Posted on 05 December 2019 by LeslieM

This week, I snagged an article in the Styles Section of the New York Times about Pete Hamill, a huge hero of mine, and a now 84-year-old, somewhat disabled former hot stuff newspaper columnist, feature writer, editor and author of 21 masterful works  of both fiction and nonfiction  in which New York is a prominent backdrop. Currently, he is nostalgically existing back in time and presence in his home town of Brooklyn, while writing his next epoch, Back To The Old Country (of his youth).
This is an unapologetically long introduction to a segue into my own nostalgic memories of the same “old country” of my youth, and our several residences in the Crown Heights section of Brooklyn.  
In the early depression days, desperate landlords were giving “concessions” — a first month’s free rent. I remember moving three times in three months and most probably breaking leases, but who had the money for a lawyer?
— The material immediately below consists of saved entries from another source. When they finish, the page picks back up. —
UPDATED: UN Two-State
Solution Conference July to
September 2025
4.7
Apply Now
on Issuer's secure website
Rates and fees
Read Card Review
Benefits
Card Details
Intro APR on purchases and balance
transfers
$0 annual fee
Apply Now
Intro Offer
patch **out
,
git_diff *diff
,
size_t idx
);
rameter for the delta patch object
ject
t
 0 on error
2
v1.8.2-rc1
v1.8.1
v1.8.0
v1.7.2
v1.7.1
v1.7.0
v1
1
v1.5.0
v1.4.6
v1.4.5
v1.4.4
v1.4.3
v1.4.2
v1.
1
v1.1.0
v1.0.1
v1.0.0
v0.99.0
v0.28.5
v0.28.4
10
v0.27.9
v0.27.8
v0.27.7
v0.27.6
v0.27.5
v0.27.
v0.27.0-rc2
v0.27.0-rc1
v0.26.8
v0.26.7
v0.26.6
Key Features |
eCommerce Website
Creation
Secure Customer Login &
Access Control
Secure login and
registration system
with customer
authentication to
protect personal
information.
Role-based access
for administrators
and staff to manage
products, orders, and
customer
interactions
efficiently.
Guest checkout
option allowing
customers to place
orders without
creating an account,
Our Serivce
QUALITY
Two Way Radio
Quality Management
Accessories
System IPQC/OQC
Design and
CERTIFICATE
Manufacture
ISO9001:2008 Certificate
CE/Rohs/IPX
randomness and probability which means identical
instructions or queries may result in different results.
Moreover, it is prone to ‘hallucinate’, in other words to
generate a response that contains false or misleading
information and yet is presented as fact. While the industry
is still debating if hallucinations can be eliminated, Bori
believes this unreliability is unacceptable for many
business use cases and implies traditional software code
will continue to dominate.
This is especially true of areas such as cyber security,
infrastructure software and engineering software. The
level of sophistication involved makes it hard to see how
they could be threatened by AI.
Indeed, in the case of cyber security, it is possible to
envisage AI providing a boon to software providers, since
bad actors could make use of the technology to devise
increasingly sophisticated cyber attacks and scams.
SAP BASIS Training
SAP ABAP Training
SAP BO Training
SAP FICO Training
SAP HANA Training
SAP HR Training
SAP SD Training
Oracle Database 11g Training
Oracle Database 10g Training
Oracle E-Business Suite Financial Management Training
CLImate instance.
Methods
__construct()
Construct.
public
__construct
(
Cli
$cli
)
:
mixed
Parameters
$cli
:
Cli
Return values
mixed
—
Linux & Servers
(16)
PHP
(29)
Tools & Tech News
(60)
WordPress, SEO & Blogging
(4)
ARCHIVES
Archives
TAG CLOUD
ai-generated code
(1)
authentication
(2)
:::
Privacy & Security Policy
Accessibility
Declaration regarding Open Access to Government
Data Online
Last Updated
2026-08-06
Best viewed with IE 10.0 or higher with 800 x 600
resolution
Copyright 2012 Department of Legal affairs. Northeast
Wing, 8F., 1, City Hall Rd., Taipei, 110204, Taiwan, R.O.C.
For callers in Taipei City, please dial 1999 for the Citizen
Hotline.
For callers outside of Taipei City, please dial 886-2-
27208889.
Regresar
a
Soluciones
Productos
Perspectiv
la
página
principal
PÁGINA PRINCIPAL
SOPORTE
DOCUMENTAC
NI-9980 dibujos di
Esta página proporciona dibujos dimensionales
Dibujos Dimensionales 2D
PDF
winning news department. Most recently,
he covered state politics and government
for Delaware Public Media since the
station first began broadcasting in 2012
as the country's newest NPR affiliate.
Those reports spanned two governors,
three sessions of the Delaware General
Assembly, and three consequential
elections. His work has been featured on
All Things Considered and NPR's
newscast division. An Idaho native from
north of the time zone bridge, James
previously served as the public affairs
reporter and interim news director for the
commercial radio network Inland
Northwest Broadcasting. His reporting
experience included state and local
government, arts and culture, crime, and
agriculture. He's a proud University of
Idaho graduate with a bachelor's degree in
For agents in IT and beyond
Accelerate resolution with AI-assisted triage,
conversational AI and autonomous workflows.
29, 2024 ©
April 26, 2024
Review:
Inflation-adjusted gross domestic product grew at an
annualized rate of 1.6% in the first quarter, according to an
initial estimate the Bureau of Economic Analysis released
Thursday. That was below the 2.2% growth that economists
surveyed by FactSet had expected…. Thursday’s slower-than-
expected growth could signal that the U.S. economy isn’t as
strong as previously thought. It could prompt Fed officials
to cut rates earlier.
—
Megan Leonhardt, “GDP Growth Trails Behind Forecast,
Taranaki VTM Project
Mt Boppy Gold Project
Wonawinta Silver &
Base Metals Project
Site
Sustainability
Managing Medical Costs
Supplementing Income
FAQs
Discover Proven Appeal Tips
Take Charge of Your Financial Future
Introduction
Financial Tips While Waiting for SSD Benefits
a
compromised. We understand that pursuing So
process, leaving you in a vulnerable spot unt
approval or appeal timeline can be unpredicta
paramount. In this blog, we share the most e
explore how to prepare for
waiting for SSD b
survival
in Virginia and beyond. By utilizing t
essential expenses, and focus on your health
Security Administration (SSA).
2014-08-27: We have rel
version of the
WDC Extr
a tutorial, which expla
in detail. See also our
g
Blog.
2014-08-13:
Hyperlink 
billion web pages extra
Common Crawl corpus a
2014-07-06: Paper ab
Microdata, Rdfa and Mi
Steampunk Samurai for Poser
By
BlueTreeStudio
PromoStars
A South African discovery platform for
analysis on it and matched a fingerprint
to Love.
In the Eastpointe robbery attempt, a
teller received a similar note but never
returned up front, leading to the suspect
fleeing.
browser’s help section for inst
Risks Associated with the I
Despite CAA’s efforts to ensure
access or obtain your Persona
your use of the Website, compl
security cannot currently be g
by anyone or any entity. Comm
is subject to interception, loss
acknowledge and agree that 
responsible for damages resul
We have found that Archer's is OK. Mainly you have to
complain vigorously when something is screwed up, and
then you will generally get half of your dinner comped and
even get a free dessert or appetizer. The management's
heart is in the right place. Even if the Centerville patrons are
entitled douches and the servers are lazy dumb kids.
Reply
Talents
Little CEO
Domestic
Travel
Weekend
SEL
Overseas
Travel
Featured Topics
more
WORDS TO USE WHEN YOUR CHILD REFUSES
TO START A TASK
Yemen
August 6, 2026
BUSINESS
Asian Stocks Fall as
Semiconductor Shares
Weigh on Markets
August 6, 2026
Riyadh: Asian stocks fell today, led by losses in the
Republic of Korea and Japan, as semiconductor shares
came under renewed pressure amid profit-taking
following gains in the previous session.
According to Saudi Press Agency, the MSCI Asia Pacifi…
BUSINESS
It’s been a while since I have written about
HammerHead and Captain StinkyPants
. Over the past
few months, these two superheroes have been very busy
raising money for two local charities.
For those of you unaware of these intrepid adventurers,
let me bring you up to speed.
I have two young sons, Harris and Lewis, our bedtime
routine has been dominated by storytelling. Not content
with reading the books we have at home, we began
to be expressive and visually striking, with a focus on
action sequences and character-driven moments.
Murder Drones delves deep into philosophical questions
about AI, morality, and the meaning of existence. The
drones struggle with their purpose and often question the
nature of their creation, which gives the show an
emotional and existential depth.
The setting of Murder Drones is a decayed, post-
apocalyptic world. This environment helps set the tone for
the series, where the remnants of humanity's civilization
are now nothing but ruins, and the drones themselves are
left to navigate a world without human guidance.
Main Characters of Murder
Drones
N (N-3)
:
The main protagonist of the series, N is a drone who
We moved always in the same neighborhood, so that my younger sister and I would not have to change schools when my father was unemployed and could not afford the $50 — a month’s rent. He finally straightened out his finances and risked borrowing $500 to invest in a run-down local property which he fixed and flipped and reinvested the profits in a domino roll of good fortune. He was lucky that he had tenants who — mostly — paid rent, though not without a struggle.
One of our domiciles was located a block from Ebbets Field, the home of the Brooklyn Dodgers baseball team, where Friday was Ladies Day with a discounted admission, which made me and “my gang” avid baseball fans, until, of course, the team was lured to Los Angeles, and baseball was never again the same for me.
I rode my bike in Prospect Park, and, when I was cursed one day with a flat tire, I had no cell phone to call my mother. I rang the doorbell of what turned out to be a kind stranger who allowed me to make the call. Mom came 45 minutes later — by trolley car. She did not know how to drive, American Yankee though she was. Women just didn’t drive in those days, when we were lucky to have one car, which of course, belonged to Dad.  She helped me lug the bike onto the trolley car, where she paid the dime that I didn’t have with me, and she helped me steer it home from the trolley stop.
Coney Island, the beach and the rides were often our weekend teenage destinations, and Frank Sinatra at the Paramount Theater on Broadway was worth the subway ride on days we played hooky, to stand in line and scream when the skinny kid made virtual love to his microphone.
Christmas was not much of a holiday in our almost exclusively Jewish-immigrant neighborhood. But the family across the street, although Jewish, had a magically trimmed Christmas tree defiantly placed prominently at their window, so the world could see it. And much as we pleaded to our parents to have one, we were told regretfully no, since Jews did not celebrate Christmas. We could not understand what was wrong with the family across the street, but they had evidently done something very bad.
Many a year has passed and many a Christmas tree have I admired in homes of people of all faiths. I never really believed that the people across the street had done something bad, but belief systems are hard to figure out and almost impossible to change and most of all, need to be respected, even in the face of extreme disagreement. May that be one of the most important messages of this holiday season — and a Merry Christmas to all.